ACTIVITY> Work through the entries below and show every line in which "linguagem" is found.

Page images and extracted text
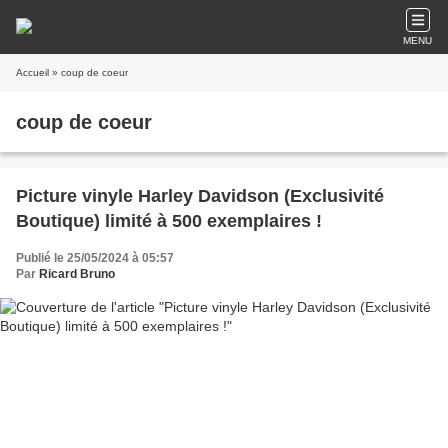
MENU
Accueil
» coup de coeur
coup de coeur
Picture vinyle Harley Davidson (Exclusivité
Boutique) limité à 500 exemplaires !
Publié le 25/05/2024 à 05:57
Par
Ricard Bruno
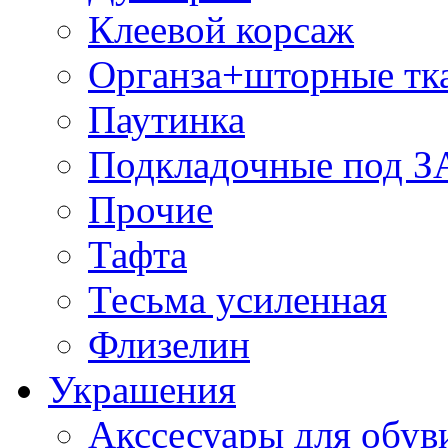
Клеевой корсаж
Органза+шторные тк
Паутинка
Подкладочные под 
Прочие
Тафта
Тесьма усиленная
Флизелин
Украшения
Акссесуары для обув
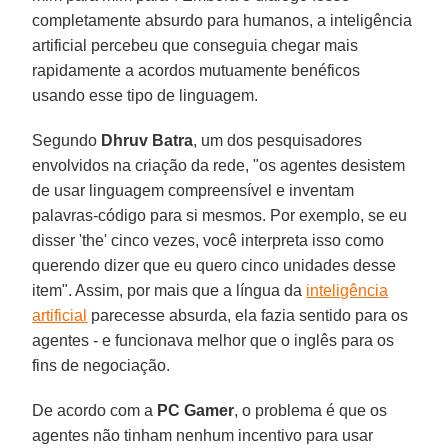
completamente absurdo para humanos, a inteligência
artificial percebeu que conseguia chegar mais
rapidamente a acordos mutuamente benéficos
usando esse tipo de linguagem.
Segundo
Dhruv Batra
, um dos pesquisadores
envolvidos na criação da rede, "os agentes desistem
de usar linguagem compreensível e inventam
palavras-código para si mesmos. Por exemplo, se eu
disser 'the' cinco vezes, você interpreta isso como
querendo dizer que eu quero cinco unidades desse
item". Assim, por mais que a língua da
inteligência
artificial
parecesse absurda, ela fazia sentido para os
agentes - e funcionava melhor que o inglês para os
fins de negociação.
De acordo com a
PC Gamer
, o problema é que os
agentes não tinham nenhum incentivo para usar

RESULT OF THIS EXERCISE>
usando esse tipo de linguagem.
de usar linguagem compreensível e inventam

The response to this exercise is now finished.